• **Task item**
Every line below that contains the word "output" must be copied.

=== Begin Enclosure ===

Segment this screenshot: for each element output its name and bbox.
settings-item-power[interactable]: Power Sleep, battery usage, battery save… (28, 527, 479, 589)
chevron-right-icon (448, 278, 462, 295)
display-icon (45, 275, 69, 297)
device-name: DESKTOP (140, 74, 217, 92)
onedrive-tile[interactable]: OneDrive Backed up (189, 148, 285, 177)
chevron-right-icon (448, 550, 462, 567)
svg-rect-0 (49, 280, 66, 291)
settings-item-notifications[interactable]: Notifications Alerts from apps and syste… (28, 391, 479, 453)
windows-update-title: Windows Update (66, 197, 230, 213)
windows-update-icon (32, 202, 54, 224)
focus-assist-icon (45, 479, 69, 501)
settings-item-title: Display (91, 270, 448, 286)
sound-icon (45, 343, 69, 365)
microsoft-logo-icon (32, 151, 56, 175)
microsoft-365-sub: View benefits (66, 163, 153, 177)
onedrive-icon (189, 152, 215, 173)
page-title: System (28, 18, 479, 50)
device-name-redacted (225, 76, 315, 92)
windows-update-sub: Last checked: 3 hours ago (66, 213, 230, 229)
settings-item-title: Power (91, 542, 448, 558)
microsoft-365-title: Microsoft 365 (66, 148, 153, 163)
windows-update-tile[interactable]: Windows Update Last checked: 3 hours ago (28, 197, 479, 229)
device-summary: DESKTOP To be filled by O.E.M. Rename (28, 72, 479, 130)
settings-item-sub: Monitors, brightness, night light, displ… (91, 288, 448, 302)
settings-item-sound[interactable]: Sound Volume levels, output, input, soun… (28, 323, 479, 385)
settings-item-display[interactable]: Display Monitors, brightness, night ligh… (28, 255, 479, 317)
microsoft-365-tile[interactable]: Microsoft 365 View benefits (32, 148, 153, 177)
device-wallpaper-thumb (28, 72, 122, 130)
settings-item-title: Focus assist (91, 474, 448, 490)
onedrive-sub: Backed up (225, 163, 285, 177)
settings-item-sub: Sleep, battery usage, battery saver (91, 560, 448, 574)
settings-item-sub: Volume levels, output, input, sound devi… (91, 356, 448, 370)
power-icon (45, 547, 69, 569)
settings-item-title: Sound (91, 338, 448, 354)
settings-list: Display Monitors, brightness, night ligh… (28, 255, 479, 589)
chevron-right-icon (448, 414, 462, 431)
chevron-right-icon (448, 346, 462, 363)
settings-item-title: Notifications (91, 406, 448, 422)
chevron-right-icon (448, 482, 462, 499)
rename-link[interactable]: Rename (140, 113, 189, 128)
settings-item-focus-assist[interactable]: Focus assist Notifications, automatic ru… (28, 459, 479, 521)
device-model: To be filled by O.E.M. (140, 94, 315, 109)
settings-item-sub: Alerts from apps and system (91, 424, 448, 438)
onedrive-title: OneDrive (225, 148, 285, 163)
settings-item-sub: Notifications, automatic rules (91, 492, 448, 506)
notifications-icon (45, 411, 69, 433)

=== End Enclosure ===

• **Exercise answer**
Segment this screenshot: for each element output its name and bbox.
settings-item-sound[interactable]: Sound Volume levels, output, input, soun… (28, 323, 479, 385)
settings-item-sub: Volume levels, output, input, sound devi… (91, 356, 448, 370)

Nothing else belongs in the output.